Петр Павлович возился у себя в прозекторской со слитком, найденным в комнате Глебовой: капал на него из пипеток различными реактивами и рассматривал реакцию в микроскоп.

— Не сходится! — объявил Илья Алексеевич и сел на стул рядом с умывальником на стене.

— Что не сходится? — не отрываясь от окуляра, отозвался криминалист.

— Не мог этот Капай убить ни Крючина, ни тем более Горского. Слишком уж он простоват, как мне кажется… А здесь первоклассный пасьянс разложен.

— А мадам прорицательницу?

— Возможно… Для нее, по крайней мере, имеется улика с этим кольцом.

— Все-таки его отпечаток? — обрадовался Жарков. — Ну вот видите! Если убил Галю, отчего ж вы его в других убийствах не видите? Ведь ваша Глебова именно его описывала — с такими приметами трудно ошибиться. И у Горского он был — Аладьин это подтвердил. И рост подходящий… И замашки вполне цинические. Я бы сказал, все факты сходятся.

— Глебова могла специально прислать Капая в лабораторию, чтобы потом наивный Аладьин указал на него.

Жарков оторвался от окуляра микроскопа и несколько мгновений растерянно моргал.

— Думаете, Глебова специально дала вам описание Капая, чтобы отвести подозрения от себя? Но где она его видела?
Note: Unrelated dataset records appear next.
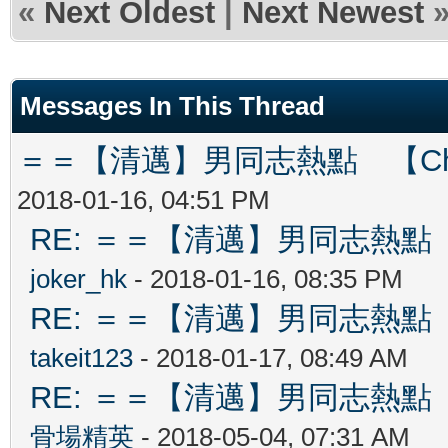
«
Next Oldest
|
Next Newest
Messages In This Thread
＝＝【清邁】男同志熱點 【Chiang
2018-01-16, 04:51 PM
RE: ＝＝【清邁】男同志熱點 【Ch
joker_hk
- 2018-01-16, 08:35 PM
RE: ＝＝【清邁】男同志熱點 【Ch
takeit123
- 2018-01-17, 08:49 AM
RE: ＝＝【清邁】男同志熱點 【Ch
骨場精英
- 2018-05-04, 07:31 AM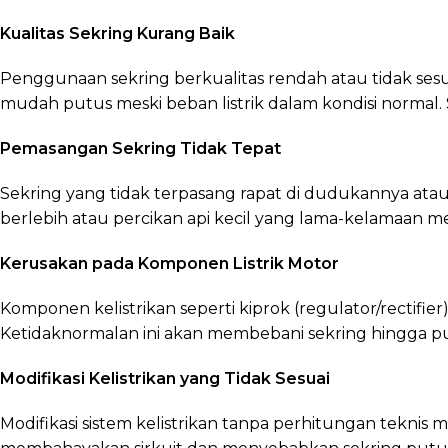
Kualitas Sekring Kurang Baik
Penggunaan sekring berkualitas rendah atau tidak sesua
mudah putus meski beban listrik dalam kondisi normal. 
Pemasangan Sekring Tidak Tepat
Sekring yang tidak terpasang rapat di dudukannya atau
berlebih atau percikan api kecil yang lama-kelamaan m
Kerusakan pada Komponen Listrik Motor
Komponen kelistrikan seperti kiprok (regulator/rectifier)
Ketidaknormalan ini akan membebani sekring hingga pu
Modifikasi Kelistrikan yang Tidak Sesuai
Modifikasi sistem kelistrikan tanpa perhitungan tekn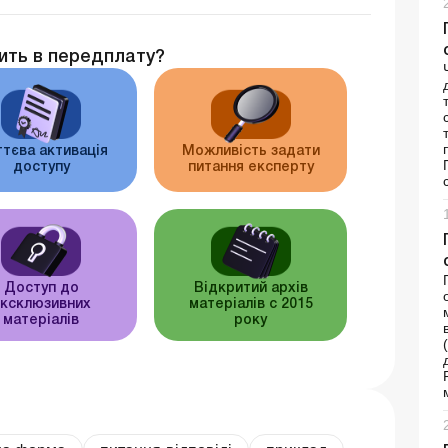
ить в передплату?
тєва активація
Можливість задати
доступу
питання експерту
Доступ до
Відкритий архів
ксклюзивних
матеріалів c 2015
матеріалів
року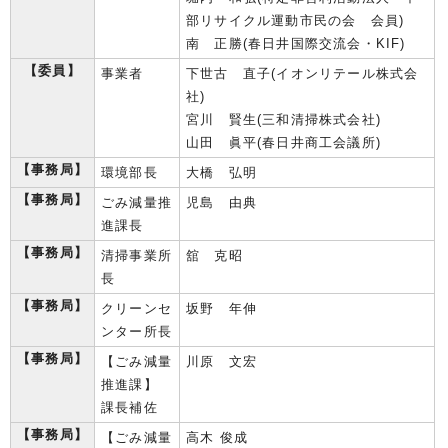
部リサイクル運動市民の会 会員)
南 正勝(春日井国際交流会・KIF)
【委員】
事業者
下世古 直子(イオンリテール株式会
社)
宮川 賢生(三和清掃株式会社)
山田 眞平(春日井商工会議所)
【事務局】
環境部長
大橋 弘明
【事務局】
ごみ減量推
児島 由典
進課長
【事務局】
清掃事業所
舘 克昭
長
【事務局】
クリーンセ
坂野 年伸
ンター所長
【事務局】
【ごみ減量
川原 文宏
推進課】
課長補佐
【事務局】
【ごみ減量
高木 俊成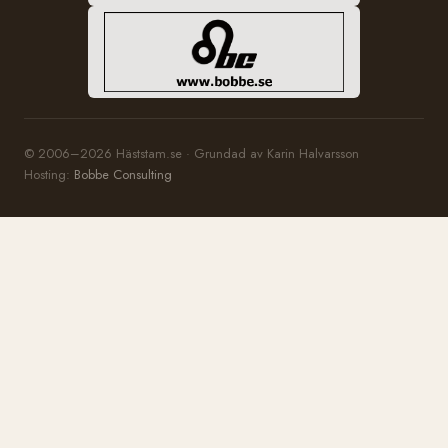
© 2006–2026 Häststam.se · Grundad av Karin Halvarsson
Hosting:
Bobbe Consulting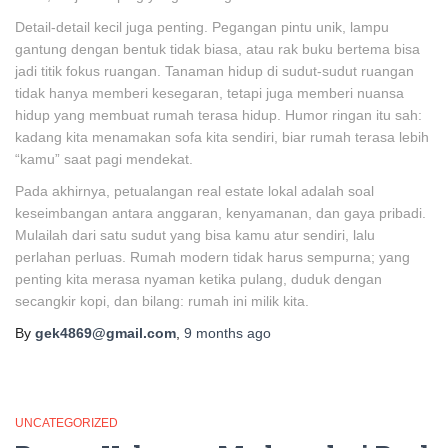
Detail-detail kecil juga penting. Pegangan pintu unik, lampu
gantung dengan bentuk tidak biasa, atau rak buku bertema bisa
jadi titik fokus ruangan. Tanaman hidup di sudut-sudut ruangan
tidak hanya memberi kesegaran, tetapi juga memberi nuansa
hidup yang membuat rumah terasa hidup. Humor ringan itu sah:
kadang kita menamakan sofa kita sendiri, biar rumah terasa lebih
“kamu” saat pagi mendekat.
Pada akhirnya, petualangan real estate lokal adalah soal
keseimbangan antara anggaran, kenyamanan, dan gaya pribadi.
Mulailah dari satu sudut yang bisa kamu atur sendiri, lalu
perlahan perluas. Rumah modern tidak harus sempurna; yang
penting kita merasa nyaman ketika pulang, duduk dengan
secangkir kopi, dan bilang: rumah ini milik kita.
By
gek4869@gmail.com
,
9 months
ago
UNCATEGORIZED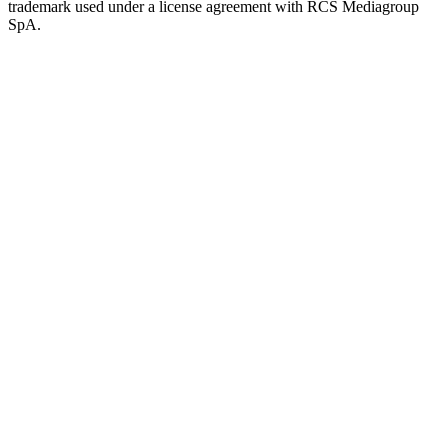
trademark used under a license agreement with RCS Mediagroup
SpA.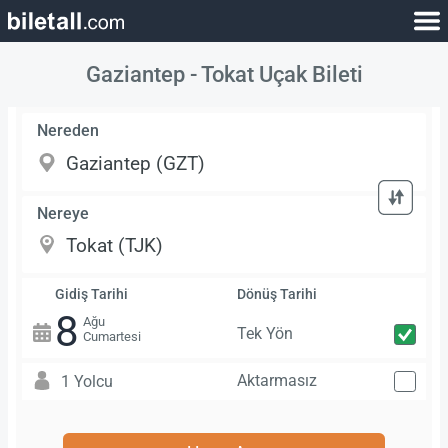
Gaziantep - Tokat Uçak Bileti
Nereden
Nereye
Gidiş Tarihi
Dönüş Tarihi
8
Ağu
Tek Yön
Cumartesi
Aktarmasız
1 Yolcu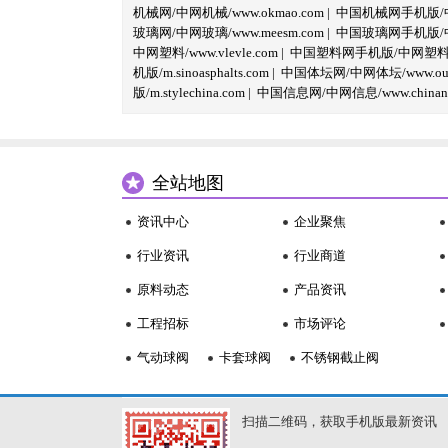
机械网/中网机械/www.okmao.com
|
中国机械网手机版/中网
玻璃网/中网玻璃/www.meesm.com
|
中国玻璃网手机版/中网
中网塑料/www.vlevle.com
|
中国塑料网手机版/中网塑料手机版
机版/m.sinoasphalts.com
|
中国体坛网/中网体坛/www.oubi
版/m.stylechina.com
|
中国信息网/中网信息/www.chinane
全站地图
资讯中心
企业聚焦
行业资讯
行业商道
原料动态
产品资讯
工程招标
市场评论
气动球阀
卡套球阀
不锈钢截止阀
扫描二维码，获取手机版最新资讯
— Она могла дать приметы случайного человека. А Капай заходил к ее соседке, генеральше Сторожевой. Глебова вполне могла с ним столкнуться. Да и не важно где!

— Хм… — задумался Жарков, пытаясь сложить в голове новую картину преступления.

— Важно, что, если мы допустим, будто именно Глебова является главарем этой банды, череда событий становится более логичной, — продолжил мысль Ардов.

— Оснований так считать предостаточно! — с жаром согласился Жарков. — У нас имеется экспертиза почерка надписи на стене, наблюдения Шептульского и слиток из квартиры!

— А также показания городового Пампушко, которого сегодня едва не задавили у банка во время этой странной выходки новых робингудов.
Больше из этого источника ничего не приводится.